The records: Begin

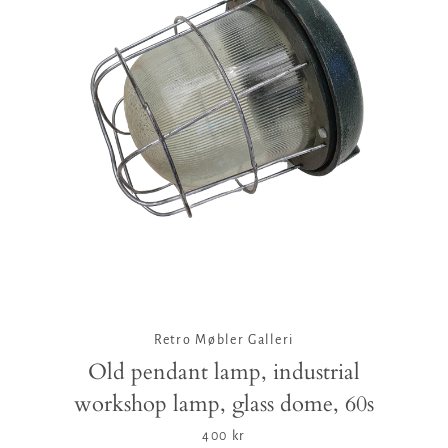
Retro Møbler Galleri
Old pendant lamp, industrial
workshop lamp, glass dome, 60s
400 kr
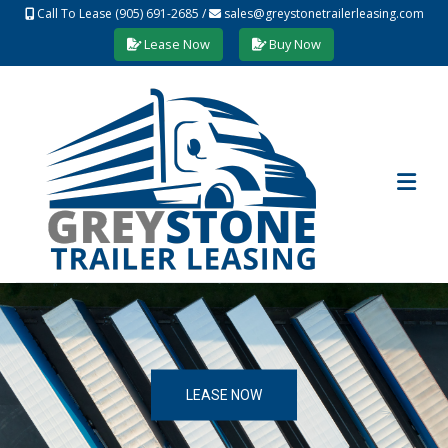
Call To Lease (905) 691-2685
/
sales@greystonetrailerleasing.com
Lease Now
Buy Now
LEASE NOW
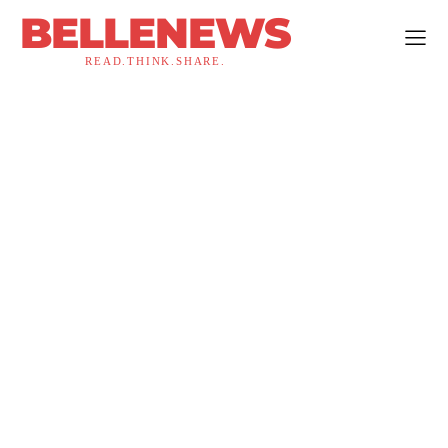
BELLENEWS
READ.THINK.SHARE.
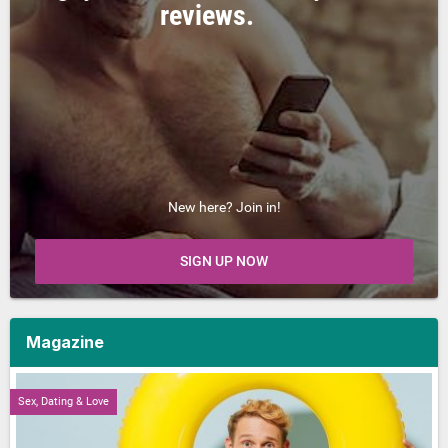
reviews.
New here? Join in!
SIGN UP NOW
Magazine
Sex, Dating & Love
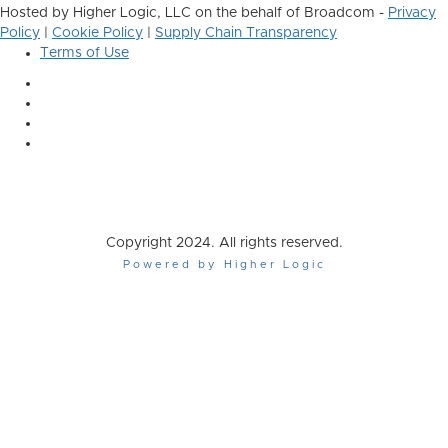
Hosted by Higher Logic, LLC on the behalf of Broadcom -
Privacy
Policy
|
Cookie Policy
|
Supply Chain Transparency
Terms of Use
Copyright 2024. All rights reserved.
Powered by Higher Logic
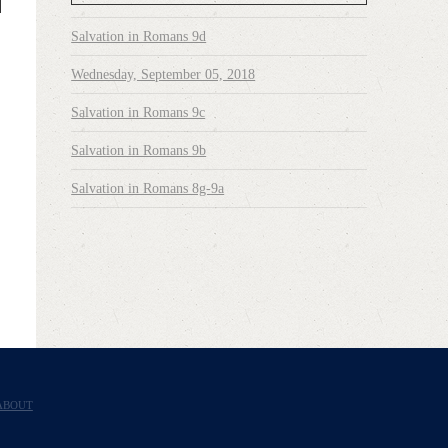
Salvation in Romans 9d
Wednesday, September 05, 2018
Salvation in Romans 9c
Salvation in Romans 9b
Salvation in Romans 8g-9a
ABOUT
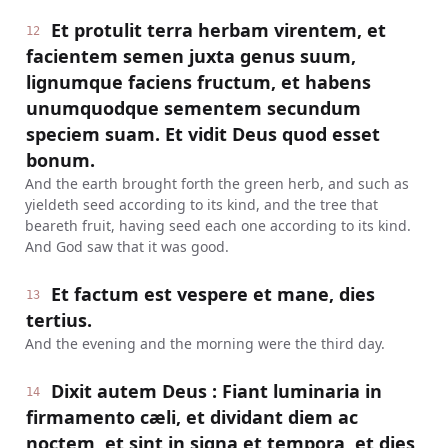
Et protulit terra herbam virentem, et
12
facientem semen juxta genus suum,
lignumque faciens fructum, et habens
unumquodque sementem secundum
speciem suam. Et vidit Deus quod esset
bonum.
And the earth brought forth the green herb, and such as
yieldeth seed according to its kind, and the tree that
beareth fruit, having seed each one according to its kind.
And God saw that it was good.
Et factum est vespere et mane, dies
13
tertius.
And the evening and the morning were the third day.
Dixit autem Deus : Fiant luminaria in
14
firmamento cæli, et dividant diem ac
noctem, et sint in signa et tempora, et dies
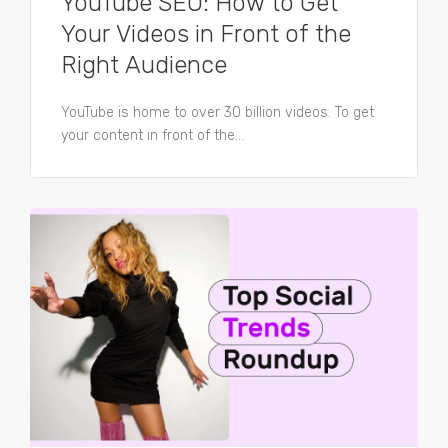
YouTube SEO: How to Get
Your Videos in Front of the
Right Audience
YouTube is home to over 30 billion videos. To get
your content in front of the...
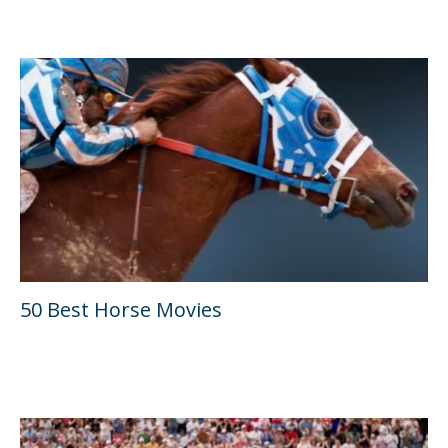
50 Best Horse Movies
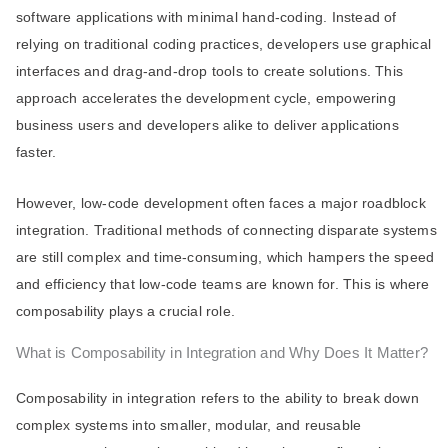
software applications with minimal hand-coding. Instead of
relying on traditional coding practices, developers use graphical
interfaces and drag-and-drop tools to create solutions. This
approach accelerates the development cycle, empowering
business users and developers alike to deliver applications
faster.
However, low-code development often faces a major roadblock
integration. Traditional methods of connecting disparate systems
are still complex and time-consuming, which hampers the speed
and efficiency that low-code teams are known for. This is where
composability plays a crucial role.
What is Composability in Integration and Why Does It Matter?
Composability in integration refers to the ability to break down
complex systems into smaller, modular, and reusable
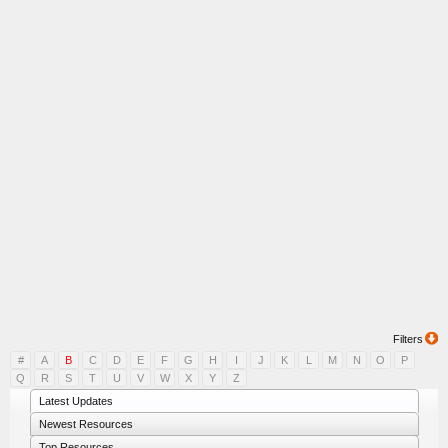
Filters
#
A
B
C
D
E
F
G
H
I
J
K
L
M
N
O
P
Q
R
S
T
U
V
W
X
Y
Z
Latest Updates
Newest Resources
Top Resources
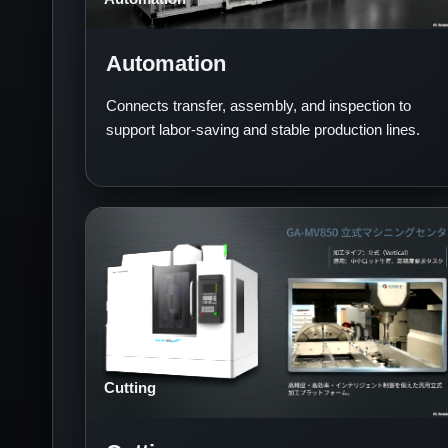
Automation
Connects transfer, assembly, and inspection to
support labor-saving and stable production lines.
Cutting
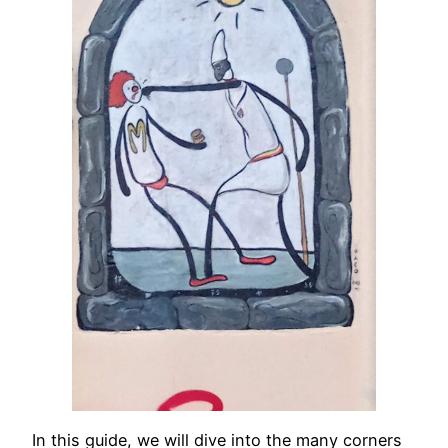
In this guide, we will dive into the many corners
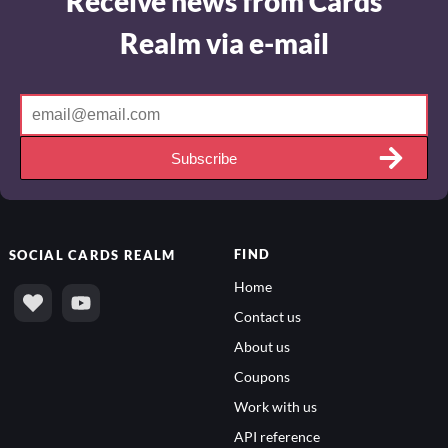
Realm via e-mail
Subscribe
FIND
SOCIAL
CARDS REALM
Home
Contact us
About us
Coupons
Work with us
API reference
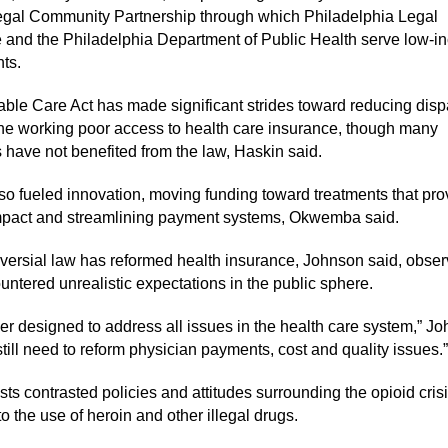
gal Community Partnership through which Philadelphia Legal
 and the Philadelphia Department of Public Health serve low-
nts.
able Care Act has made significant strides toward reducing dispa
the working poor access to health care insurance, though many
 have not benefited from the law, Haskin said.
so fueled innovation, moving funding toward treatments that pro
mpact and streamlining payment systems, Okwemba said.
versial law has reformed health insurance, Johnson said, obser
ountered unrealistic expectations in the public sphere.
ver designed to address all issues in the health care system,” J
till need to reform physician payments, cost and quality issues.”
ts contrasted policies and attitudes surrounding the opioid crisi
to the use of heroin and other illegal drugs.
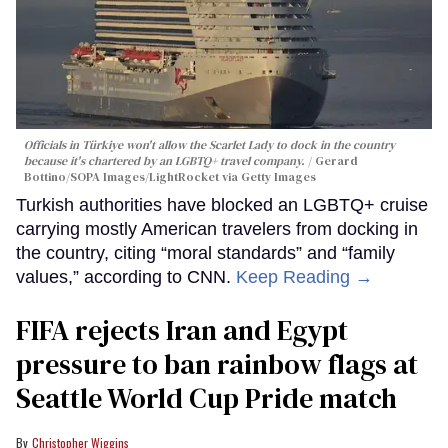
Officials in Türkiye won't allow the Scarlet Lady to dock in the country
because it's chartered by an LGBTQ+ travel company.
Gerard
Bottino/SOPA Images/LightRocket via Getty Images
Turkish authorities have blocked an LGBTQ+ cruise
carrying mostly American travelers from docking in
the country, citing “moral standards” and “family
values,” according to CNN.
Keep Reading →
FIFA rejects Iran and Egypt
pressure to ban rainbow flags at
Seattle World Cup Pride match
Christopher Wiggins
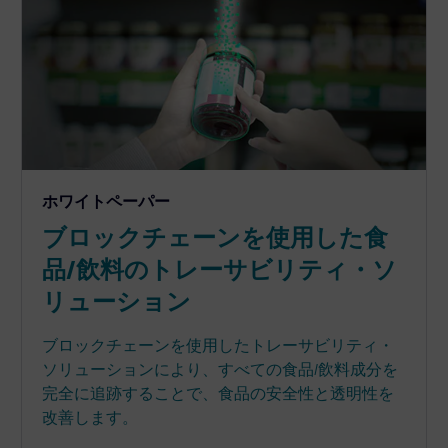
ホワイトペーパー
ブロックチェーンを使用した食
品/飲料のトレーサビリティ・ソ
リューション
ブロックチェーンを使用したトレーサビリティ・
ソリューションにより、すべての食品/飲料成分を
完全に追跡することで、食品の安全性と透明性を
改善します。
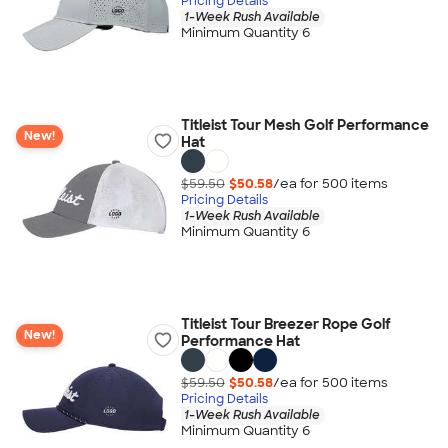
Pricing Details
1-Week Rush Available
Minimum Quantity 6
Titleist Tour Mesh Golf Performance
New!
Hat
$59.50
$50.58
/ea for
500
item
s
Pricing Details
1-Week Rush Available
Minimum Quantity 6
Titleist Tour Breezer Rope Golf
New!
Performance Hat
$59.50
$50.58
/ea for
500
item
s
Pricing Details
1-Week Rush Available
Minimum Quantity 6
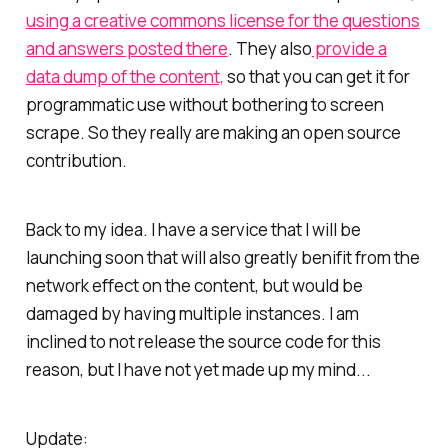
using a creative commons license for the questions
and answers posted there
. They also
provide a
data dump of the content,
so that you can get it for
programmatic use without bothering to screen
scrape. So they really are making an open source
contribution.
Back to my idea. I have a service that I will be
launching soon that will also greatly benifit from the
network effect on the content, but would be
damaged by having multiple instances. I am
inclined to not release the source code for this
reason, but I have not yet made up my mind...
Update:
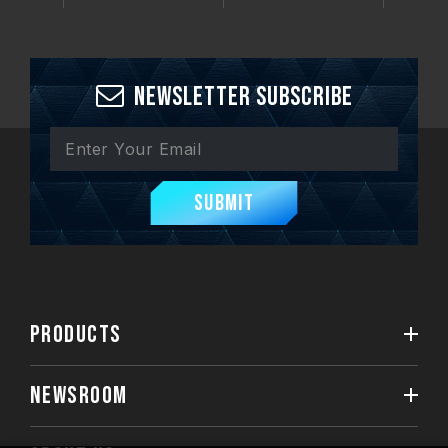
Newsletter Subscribe
Submit
PRODUCTS
NEWSROOM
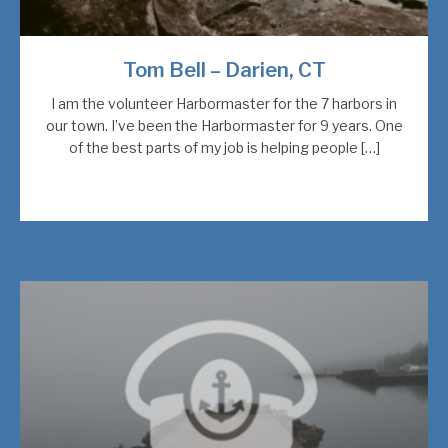
Tom Bell – Darien, CT
I am the volunteer Harbormaster for the 7 harbors in
our town. I’ve been the Harbormaster for 9 years. One
of the best parts of my job is helping people […]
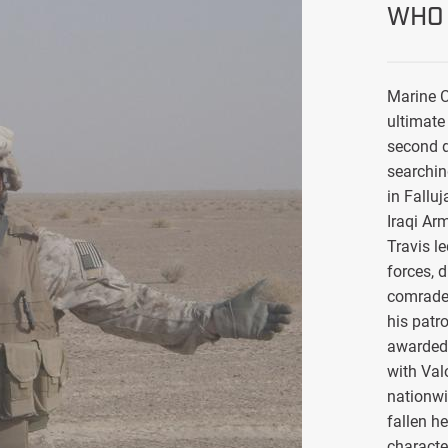
WHO 
Marine C
ultimate 
second d
searchin
in Falluj
Iraqi Ar
Travis l
forces, 
comrade
his patro
awarded 
with Val
nationwi
fallen h
characte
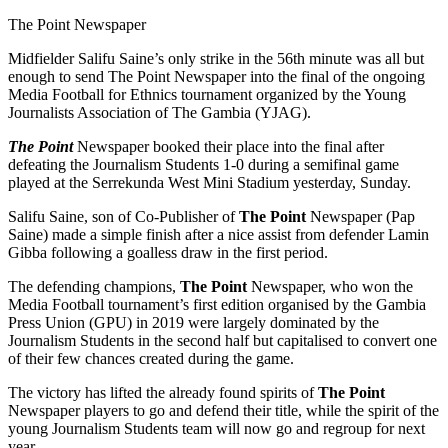
The Point Newspaper
Midfielder Salifu Saine’s only strike in the 56th minute was all but
enough to send The Point Newspaper into the final of the ongoing
Media Football for Ethnics tournament organized by the Young
Journalists Association of The Gambia (YJAG).
The Point
Newspaper booked their place into the final after
defeating the Journalism Students 1-0 during a semifinal game
played at the Serrekunda West Mini Stadium yesterday, Sunday.
Salifu Saine, son of Co-Publisher of
The Point
Newspaper (Pap
Saine) made a simple finish after a nice assist from defender Lamin
Gibba following a goalless draw in the first period.
The defending champions,
The Point
Newspaper, who won the
Media Football tournament’s first edition organised by the Gambia
Press Union (GPU) in 2019 were largely dominated by the
Journalism Students in the second half but capitalised to convert one
of their few chances created during the game.
The victory has lifted the already found spirits of
T
he Point
Newspaper players to go and defend their title, while the spirit of the
young Journalism Students team will now go and regroup for next
year.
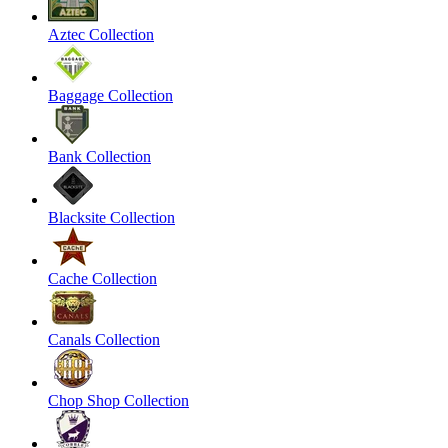
Aztec Collection
Baggage Collection
Bank Collection
Blacksite Collection
Cache Collection
Canals Collection
Chop Shop Collection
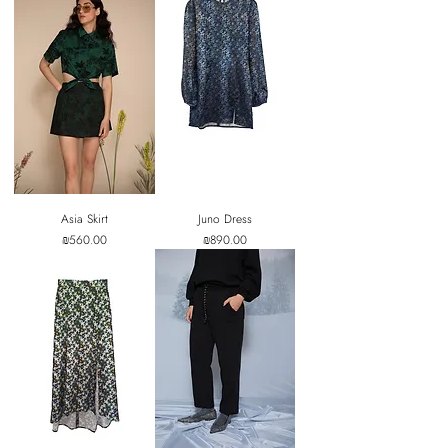
Asia Skirt
Juno Dress
Price
Price
₪560.00
₪890.00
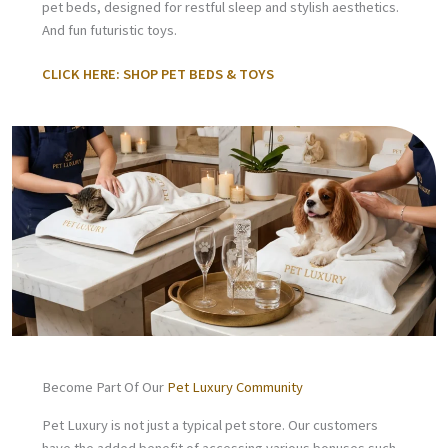
pet beds, designed for restful sleep and stylish aesthetics.
And fun futuristic toys.
CLICK HERE: SHOP PET BEDS & TOYS
Become Part Of Our
Pet Luxury Community
Pet Luxury is not just a typical pet store. Our customers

The records: End

◆ Problem to work on:
Each record above goes into the copy unchanged; the pictures do not.

◆ Result of the task:
Retro Møbler Galleri
Old pendant lamp, industrial
workshop lamp, glass dome, 60s
400 kr
Call To Lease (905) 691-2685
/
sales@greystonetrailerleasing.com
Lease Now
Buy Now
LEASE NOW
BELLENEWS
READ.THINK.SHARE.
reviews.
New here? Join in!
SIGN UP NOW
Magazine
Sex, Dating & Love
Hosted by Higher Logic, LLC on the behalf of Broadcom -
Privacy
Policy
|
Cookie Policy
|
Supply Chain Transparency
Terms of Use
Copyright 2024. All rights reserved.
Powered by Higher Logic
Salvation in Romans 9d
Wednesday, September 05, 2018
Salvation in Romans 9c
Salvation in Romans 9b
Salvation in Romans 8g-9a
ABOUT
Et protulit terra herbam virentem, et
12
facientem semen juxta genus suum,
lignumque faciens fructum, et habens
unumquodque sementem secundum
speciem suam. Et vidit Deus quod esset
bonum.
And the earth brought forth the green herb, and such as
yieldeth seed according to its kind, and the tree that
beareth fruit, having seed each one according to its kind.
And God saw that it was good.
Et factum est vespere et mane, dies
13
tertius.
And the evening and the morning were the third day.
Dixit autem Deus : Fiant luminaria in
14
firmamento cæli, et dividant diem ac
noctem, et sint in signa et tempora, et dies
YouTube SEO: How to Get
Your Videos in Front of the
Right Audience
YouTube is home to over 30 billion videos. To get
your content in front of the...
50 Best Horse Movies
software applications with minimal hand-coding. Instead of
relying on traditional coding practices, developers use graphical
interfaces and drag-and-drop tools to create solutions. This
approach accelerates the development cycle, empowering
business users and developers alike to deliver applications
faster.
However, low-code development often faces a major roadblock
integration. Traditional methods of connecting disparate systems
are still complex and time-consuming, which hampers the speed
and efficiency that low-code teams are known for. This is where
composability plays a crucial role.
What is Composability in Integration and Why Does It Matter?
Composability in integration refers to the ability to break down
complex systems into smaller, modular, and reusable
Filters
#
A
B
C
D
E
F
G
H
I
J
K
L
M
N
O
P
Q
R
S
T
U
V
W
X
Y
Z
Latest Updates
Newest Resources
Top Resources
Automation
Connects transfer, assembly, and inspection to
support labor-saving and stable production lines.
Cutting
In this guide, we will dive into the many corners
Realm via e-mail
Subscribe
FIND
SOCIAL
CARDS REALM
Home
Contact us
About us
Coupons
Work with us
API reference
gal Community Partnership through which Philadelphia Legal
 and the Philadelphia Department of Public Health serve low-
nts.
able Care Act has made significant strides toward reducing dispa
the working poor access to health care insurance, though many
 have not benefited from the law, Haskin said.
so fueled innovation, moving funding toward treatments that pro
mpact and streamlining payment systems, Okwemba said.
versial law has reformed health insurance, Johnson said, obser
ountered unrealistic expectations in the public sphere.
ver designed to address all issues in the health care system,” J
till need to reform physician payments, cost and quality issues.”
ts contrasted policies and attitudes surrounding the opioid crisi
to the use of heroin and other illegal drugs.
Officials in Türkiye won't allow the Scarlet Lady to dock in the country
because it's chartered by an LGBTQ+ travel company.
Gerard
Bottino/SOPA Images/LightRocket via Getty Images
Turkish authorities have blocked an LGBTQ+ cruise
carrying mostly American travelers from docking in
the country, citing “moral standards” and “family
values,” according to CNN.
Keep Reading →
FIFA rejects Iran and Egypt
pressure to ban rainbow flags at
Seattle World Cup Pride match
Christopher Wiggins
ホワイトペーパー
ブロックチェーンを使用した食
品/飲料のトレーサビリティ・ソ
リューション
ブロックチェーンを使用したトレーサビリティ・
ソリューションにより、すべての食品/飲料成分を
完全に追跡することで、食品の安全性と透明性を
改善します。
Pricing Details
1-Week Rush Available
Minimum Quantity 6
Titleist Tour Mesh Golf Performance
New!
Hat
$59.50
$50.58
/ea for
500
item
s
Pricing Details
1-Week Rush Available
Minimum Quantity 6
Titleist Tour Breezer Rope Golf
New!
Performance Hat
$59.50
$50.58
/ea for
500
item
s
Pricing Details
1-Week Rush Available
Minimum Quantity 6
using a creative commons license for the questions
and answers posted there
. They also
provide a
data dump of the content,
so that you can get it for
programmatic use without bothering to screen
scrape. So they really are making an open source
contribution.
Back to my idea. I have a service that I will be
launching soon that will also greatly benifit from the
network effect on the content, but would be
damaged by having multiple instances. I am
inclined to not release the source code for this
reason, but I have not yet made up my mind...
Update:
Newsletter Subscribe
Submit
PRODUCTS
NEWSROOM
Tom Bell – Darien, CT
I am the volunteer Harbormaster for the 7 harbors in
our town. I’ve been the Harbormaster for 9 years. One
of the best parts of my job is helping people […]
WHO 
Marine C
ultimate 
second d
searchin
in Falluj
Iraqi Ar
Travis l
forces, 
comrade
his patro
awarded 
with Val
nationwi
fallen h
characte
The Point Newspaper
Midfielder Salifu Saine’s only strike in the 56th minute was all but
enough to send The Point Newspaper into the final of the ongoing
Media Football for Ethnics tournament organized by the Young
Journalists Association of The Gambia (YJAG).
The Point
Newspaper booked their place into the final after
defeating the Journalism Students 1-0 during a semifinal game
played at the Serrekunda West Mini Stadium yesterday, Sunday.
Salifu Saine, son of Co-Publisher of
The Point
Newspaper (Pap
Saine) made a simple finish after a nice assist from defender Lamin
Gibba following a goalless draw in the first period.
The defending champions,
The Point
Newspaper, who won the
Media Football tournament’s first edition organised by the Gambia
Press Union (GPU) in 2019 were largely dominated by the
Journalism Students in the second half but capitalised to convert one
of their few chances created during the game.
The victory has lifted the already found spirits of
T
he Point
Newspaper players to go and defend their title, while the spirit of the
young Journalism Students team will now go and regroup for next
year.
Aztec Collection
Baggage Collection
Bank Collection
Blacksite Collection
Cache Collection
Canals Collection
Chop Shop Collection
Asia Skirt
Juno Dress
Price
Price
₪560.00
₪890.00
pet beds, designed for restful sleep and stylish aesthetics.
And fun futuristic toys.
CLICK HERE: SHOP PET BEDS & TOYS
Become Part Of Our
Pet Luxury Community
Pet Luxury is not just a typical pet store. Our customers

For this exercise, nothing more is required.